Facebook paid 15.000 dollars an independent security researcher who discovered a simple way to reset passwords to others, setting a new password that only he knew. In this way he could lock any account he wanted.
The person who discovered the security gap and helped Facebook fix it before being abused is Anand Prakash, a security researcher from India.
As he describes in his blog, the issue is actually a trivial attack brute-force on the password recovery form, and not on Facebook's main website, which is protected from this type of automated attack.
The password recovery form can be used whenever a user forgets his Facebook password. You must complete a form with your email address or phone number associated with your Facebook account.
Once these two entries have been entered, the user will receive a six-digit SMS code that will enter the password reset form to allow him / her to access a page where he / she can change the password of his / her account.
If someone ever attempts to guess this six-digit code from Facebok's facebook facebook.com, 10 or 12 invalid attempts will be blocked.

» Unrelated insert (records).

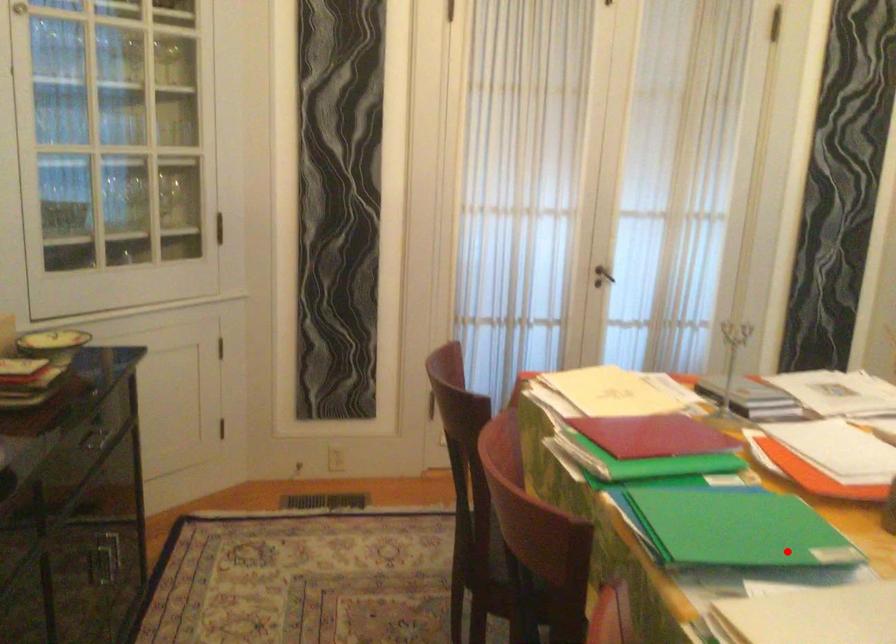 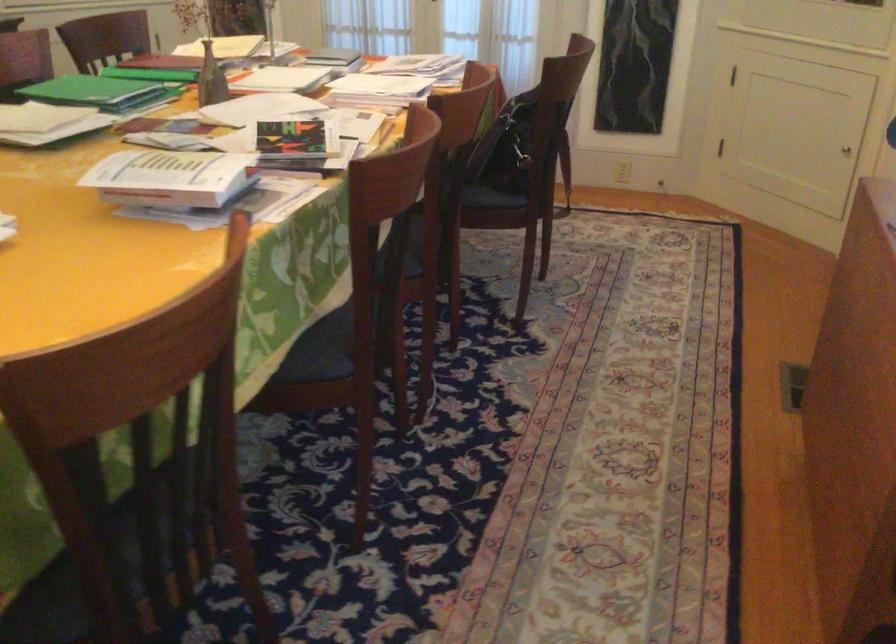 Question: I am providing you with two images of the same scene from different viewpoints. A red point is shown in image1. For the corresponding object point in image2, is it positioned nearer or farther from the camera?

Choices:
 (A) Nearer
 (B) Farther

Answer: (B) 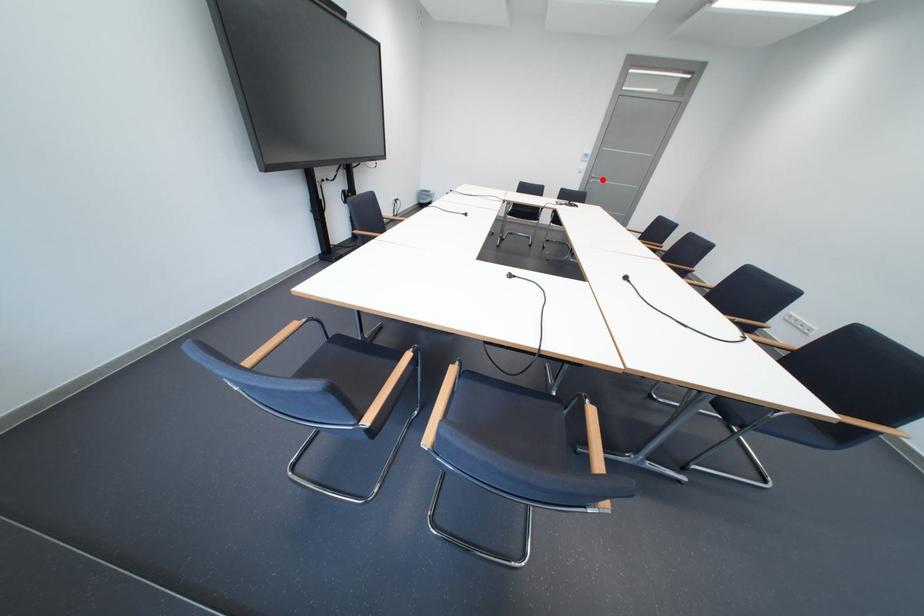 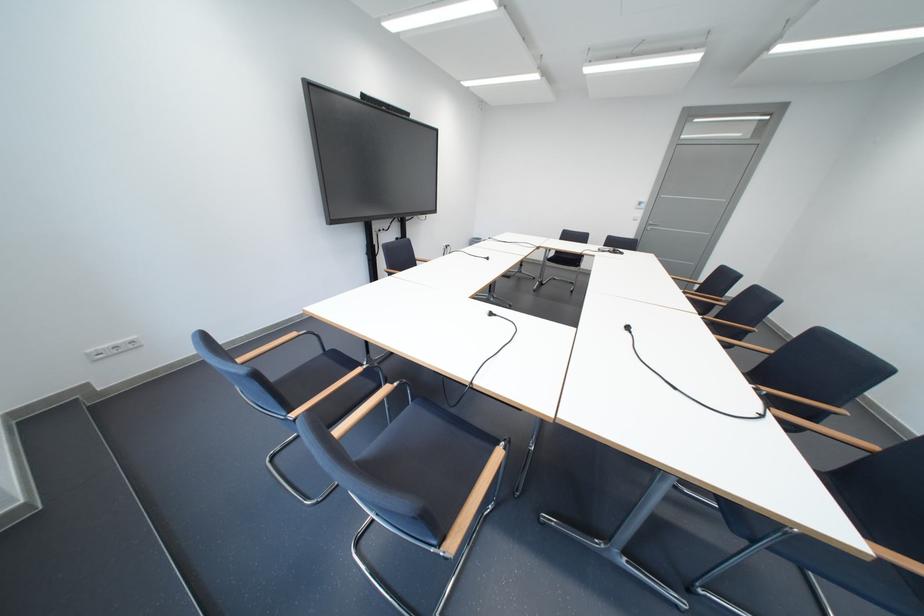 The point at the highlighted location is marked in the first image. Where is the corresponding point in the second image?

(660, 227) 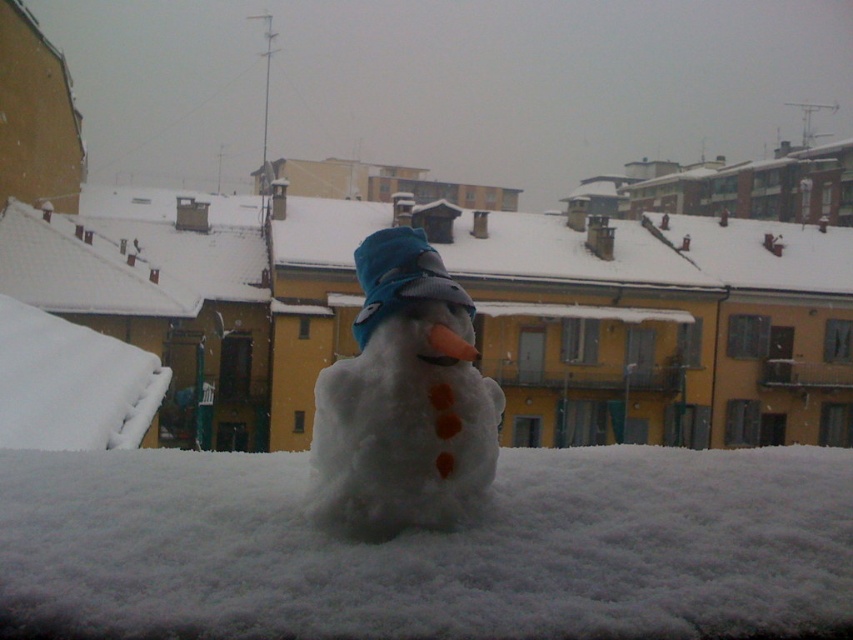 Question: Does white fluffy snow at center appear over white fluffy snowman at center?

Choices:
 (A) no
 (B) yes

Answer: (A)

Question: Which point is farther from the camera taking this photo?

Choices:
 (A) (370, 436)
 (B) (640, 637)

Answer: (A)

Question: Which object is closer to the camera taking this photo?

Choices:
 (A) white fluffy snowman at center
 (B) white fluffy snow at center

Answer: (B)

Question: Where is white fluffy snow at center located in relation to white fluffy snowman at center in the image?

Choices:
 (A) right
 (B) left

Answer: (A)

Question: Does white fluffy snow at center come in front of white fluffy snowman at center?

Choices:
 (A) no
 (B) yes

Answer: (B) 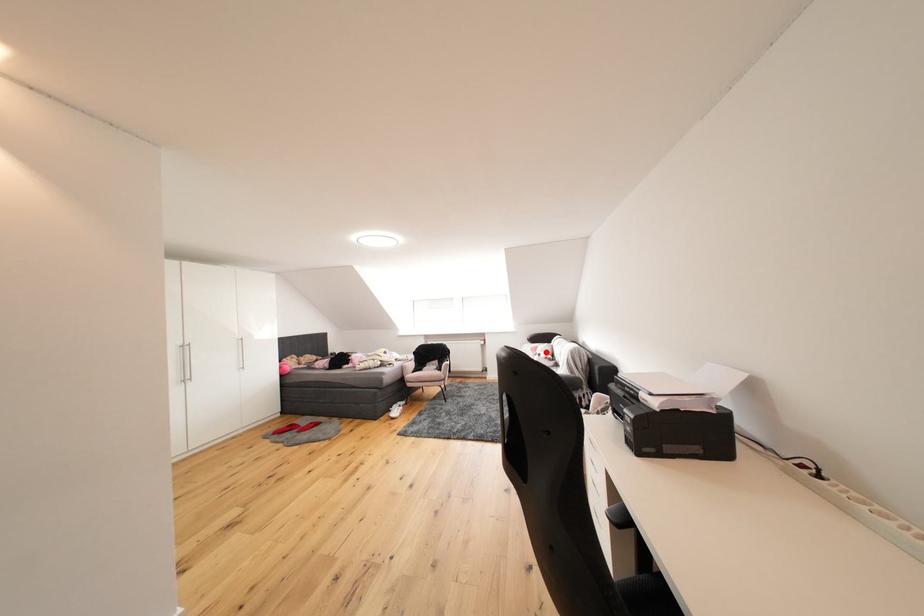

Mr. Prakash discovered that this brute-force protection limit was not active in beta platform of Facebook, accessible from beta.facebook.com.
It is the platform that Facebook uses to test the new features before making it available to the general public through the main platform.
So, using a simple brute-force tool, Mr. Prakash was able to discover the six-digit code he needed to access each account.
Through a simple script, the researcher tested all the possible combinations until he guessed the correct six-digit code. Everything else was easy.
The researcher discovered the issue on February 22, he told Facebok, and the company repaired the next day.
Below is the video PoC published by researcher.